The model is pretrained from scratch with a strong focus on linguistic diversity, cultural context, and large-scale multilingual representation relevant to India.
Key Highlights
- 7B parameter Mixture of Experts (MoE) language model
- Multilingual: English, Hindi + 14 Indian languages
- Trained on 4 trillion tokens
- Uses 64 specialized experts, dynamically activated per token
- Supports long-context understanding (up to 4096 tokens)
- Designed as a pretrained (PT) base model for downstream fine-tuning
Supported Languages
In addition to English and Hindi, the model has been trained on data from the following 14 Indian languages:
- Assamese
- Bengali
- Gujarati
- Kannada
- Maithili
- Malayalam
- Marathi
- Nepali
- Oriya
- Punjabi
- Sanskrit
- Sindhi
- Tamil
- Telugu
This broad language coverage enables better performance in region-specific applications and improves inclusivity across India’s linguistic landscape.
Model Inference
from transformers import AutoTokenizer, AutoModelForCausalLM
import torch
model_name = "bharatgenai/Param-1-7B"
tokenizer = AutoTokenizer.from_pretrained(model_name, trust_remote_code=False)
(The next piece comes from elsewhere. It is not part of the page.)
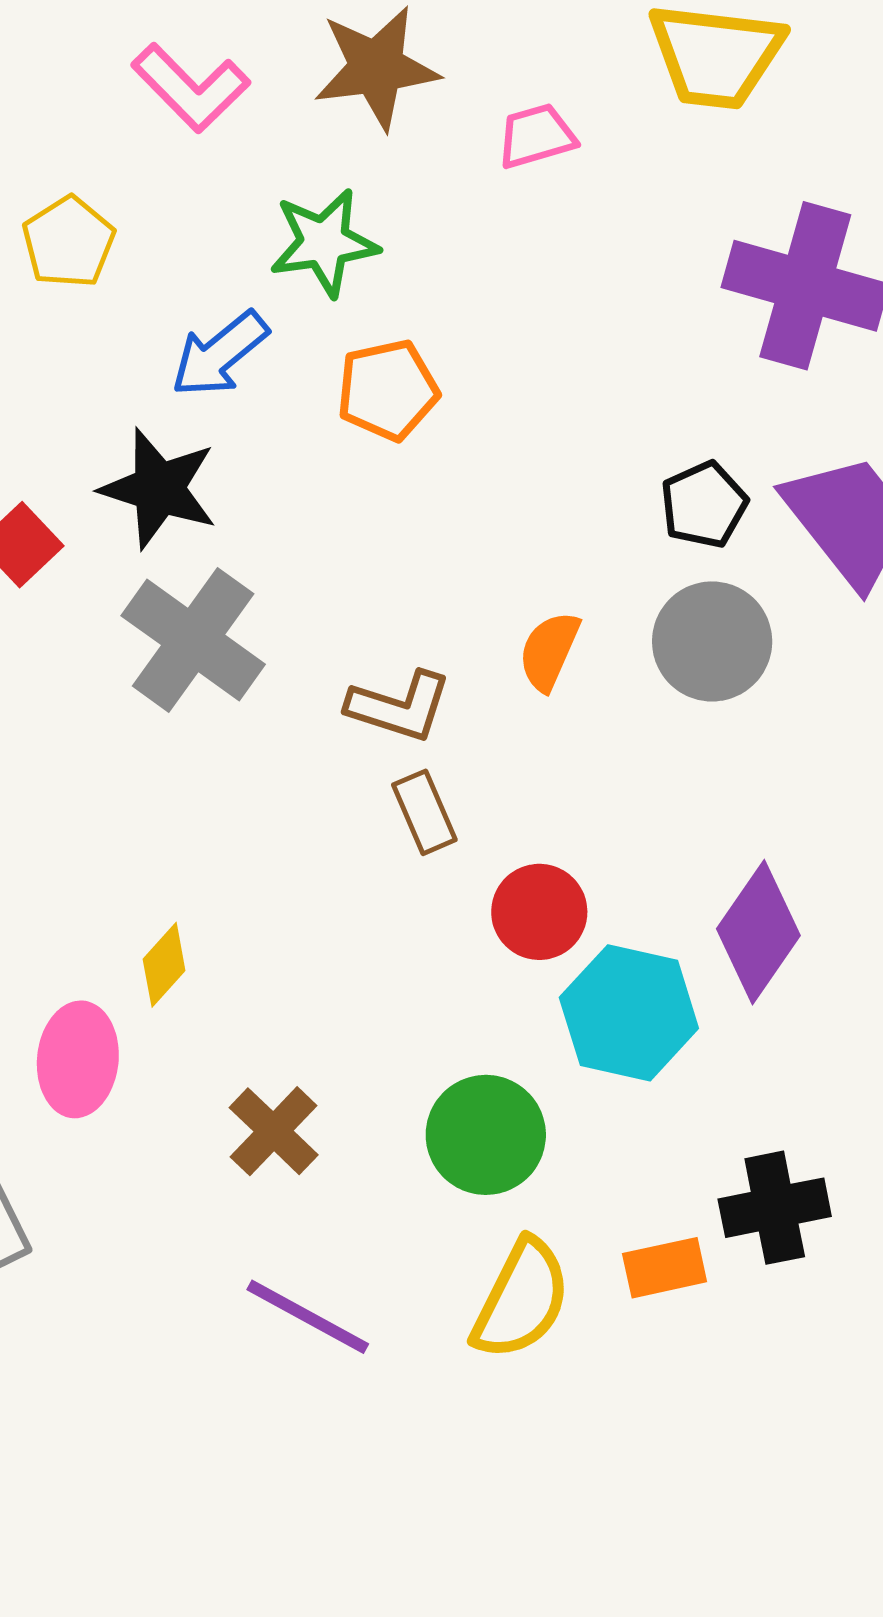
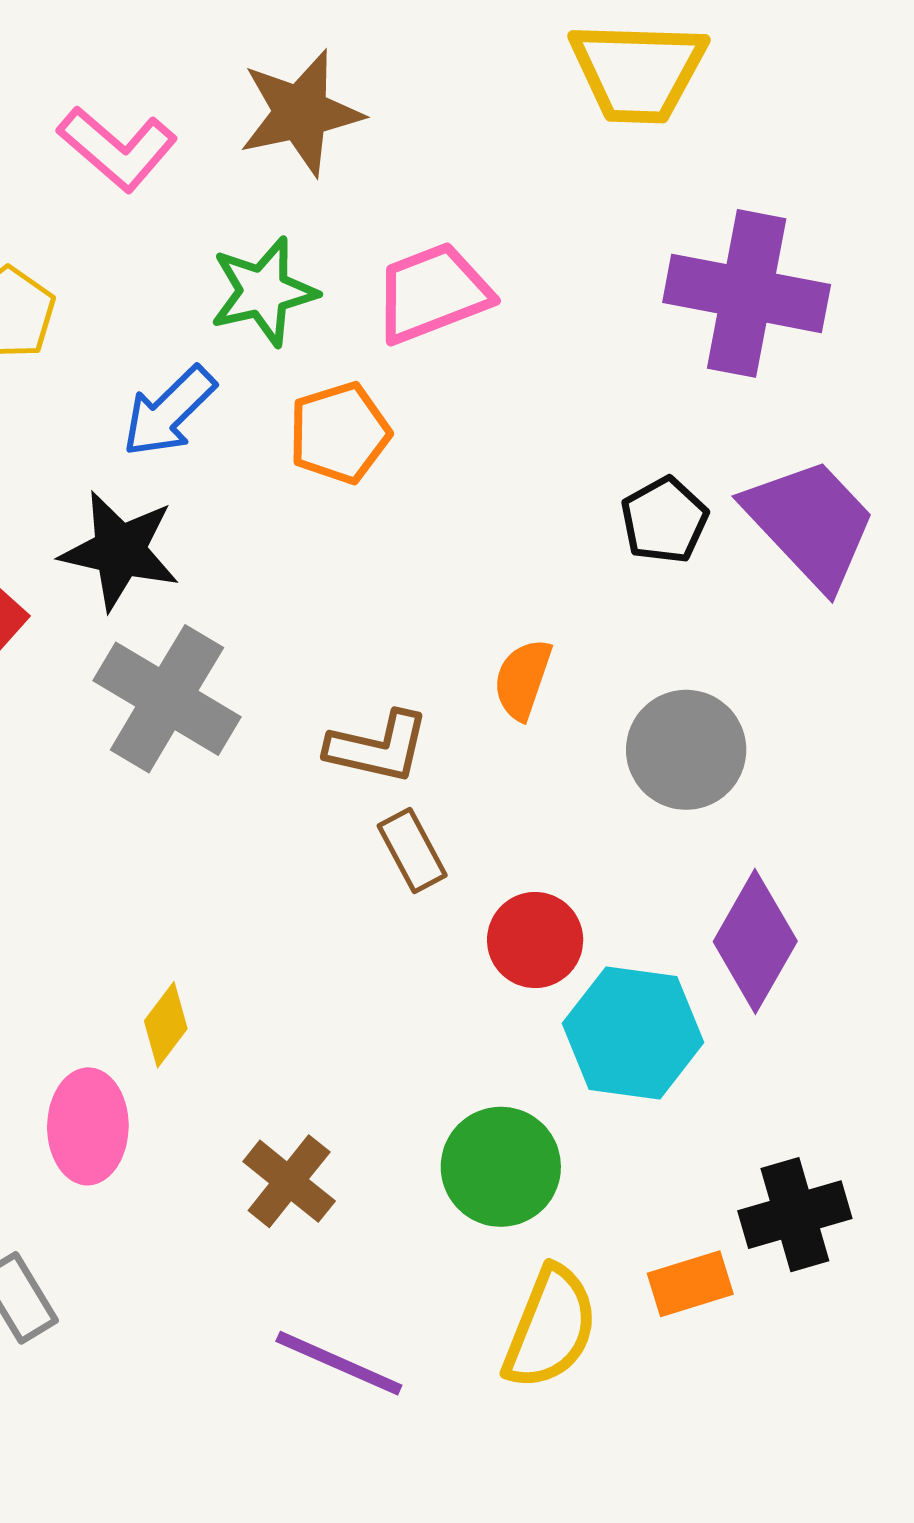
pink trapezoid: (536, 136) -> (433, 293), moved, size x1.5
gray circle: (712, 641) -> (686, 750), moved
model = AutoModelForCausalLM.from_pretrained(
model_name,
trust_remote_code=True,
torch_dtype=torch.bfloat16 if torch.cuda.is_available() else torch.float32,
device_map="auto"
)
prompt = "Your prompt here"
inputs = tokenizer(prompt, return_tensors="pt").to(model.device)
with torch.no_grad():
output = model.generate(
**inputs,
max_new_tokens=300,
do_sample=True,
top_k=50,
top_p=0.95,
temperature=0.6,
eos_token_id=tokenizer.eos_token_id,
use_cache=False
)
print(tokenizer.decode(output[0], skip_special_tokens=True))
Model Architecture
- Architecture: Transformer (Decoder-only) with Mixture of Experts (MoE)
- Number of parameters: ~7B
- Active parameters: 1.04B
- Number of experts: 64
- Expert routing: Token-level sparse activation, Top-K = 8 experts
- Maximum sequence length:
4096 - Positional embeddings: Rotary (RoPE)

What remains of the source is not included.